Beneath this instruction is a block of data; output from it exactly the lines that run from the one containing "Identify the click" through the one containing "Back to Commercial (66, 165)", inclusive.

# RECORDS FOR THE EXERCISE
---*---
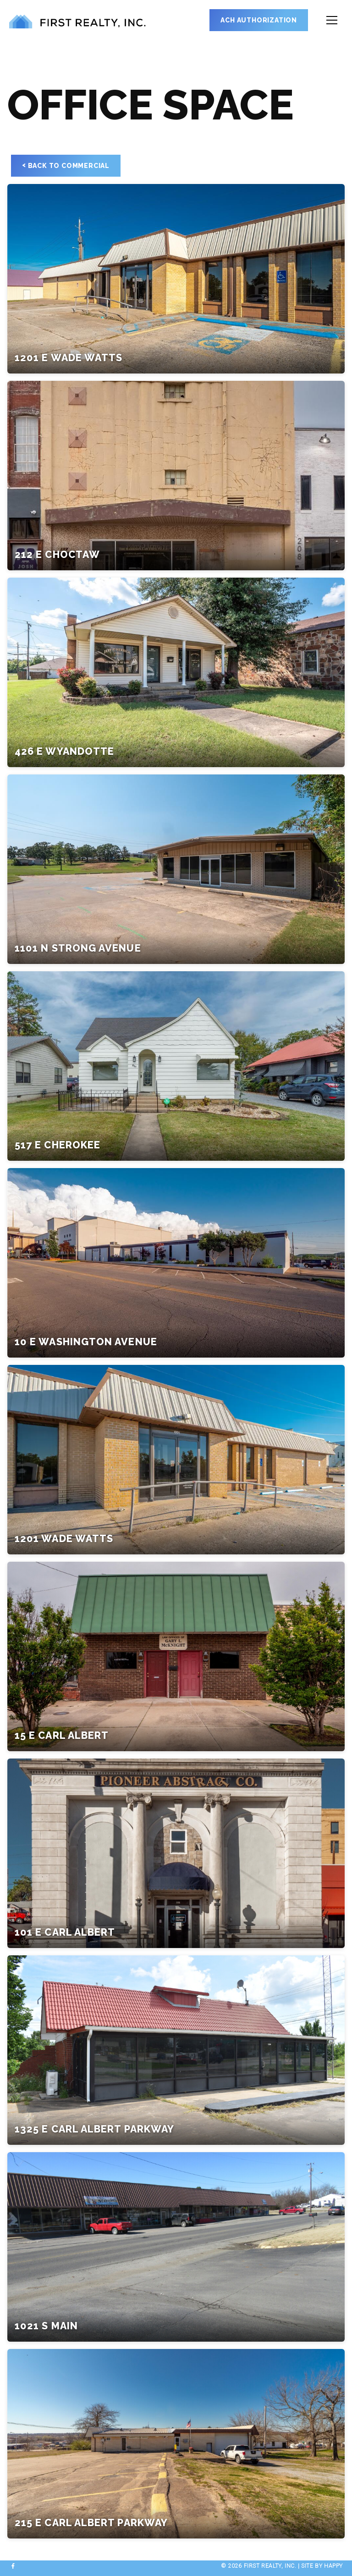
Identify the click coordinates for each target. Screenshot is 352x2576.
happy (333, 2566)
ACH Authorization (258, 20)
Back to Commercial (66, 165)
---*---
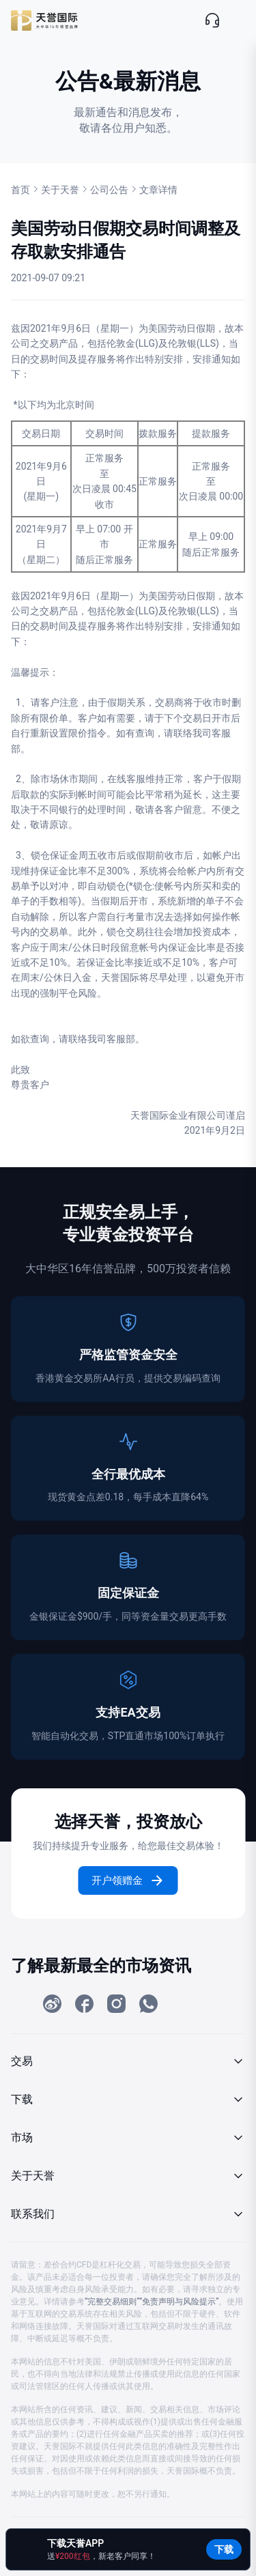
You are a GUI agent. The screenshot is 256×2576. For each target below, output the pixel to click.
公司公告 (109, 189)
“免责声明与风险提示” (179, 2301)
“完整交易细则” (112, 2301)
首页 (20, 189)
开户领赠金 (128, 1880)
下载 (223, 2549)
---*---
# ANSWER TO THIS TASK
Identify the click coordinates for each target. Screenshot is 352x2576.
happy (333, 2566)
ACH Authorization (258, 20)
Back to Commercial (66, 165)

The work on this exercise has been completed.